Pavel Panchekha


Share under CC-BY-SA.

An Accurate Quadratic Formula

As maintainer of Racket's math library, I sometimes put my numerical methods knowledge to a practical test. For example, a few days ago, I took a look at Racket's quadratic-solutions function, which returns the roots of a quadratic formula. Humorously, I've used the quadratic formula as an example in dozens of talks and in the Herbie paper. Yet it was more complex than I expected!

The quadratic formula

The quadratic formula returns all roots \(x\) of the equation \(a x^2 + b x + c = 0\). You probably learned it in high school; the formula looks something like this:

\[ \frac{-b \pm \sqrt{b^2 - 4ac}}{2a} \]

You can turn that formula into code, and Racket versions up to 8.2 did just that to implement quadratic-solutions. But it turns out that it will be inaccurate for many inputs, due to both cancellation and overflow. J.A. Søgaard noted this problem in issue #16, and so my task was fixing the accuracy issues.

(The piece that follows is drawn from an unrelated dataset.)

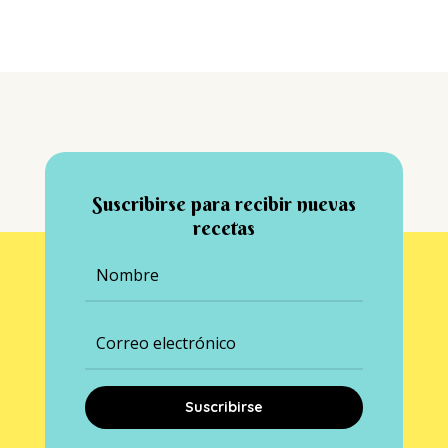
Suscribirse para recibir nuevas
recetas
Suscribirse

Before I get into the fixes, let me say a bit about my goals. The math library generally does not provide accuracy guarantees. So the goal is not to meet a fixed ULP bound. But I would like the math library to stay within some small number of ULPs. Similarly, avoiding overflow in all possible cases is difficult, and I'm willing to have overflow occur for extreme inputs—but I'd like that to be a binade or so of overflow. (One way of formalizing this is to imagine a parameterized floating point with variable mantissa and exponent size. I want a asymptotically constant error bounds and an asymptotically constant number of binades that cause overflow, but I'm flexible on the exact constant.)

Let me also add that W. Kahan has a note on this topic, which normally is the gold standard, but Kahan avoids discussing overflow, so I had to come up with some new tricks anyway.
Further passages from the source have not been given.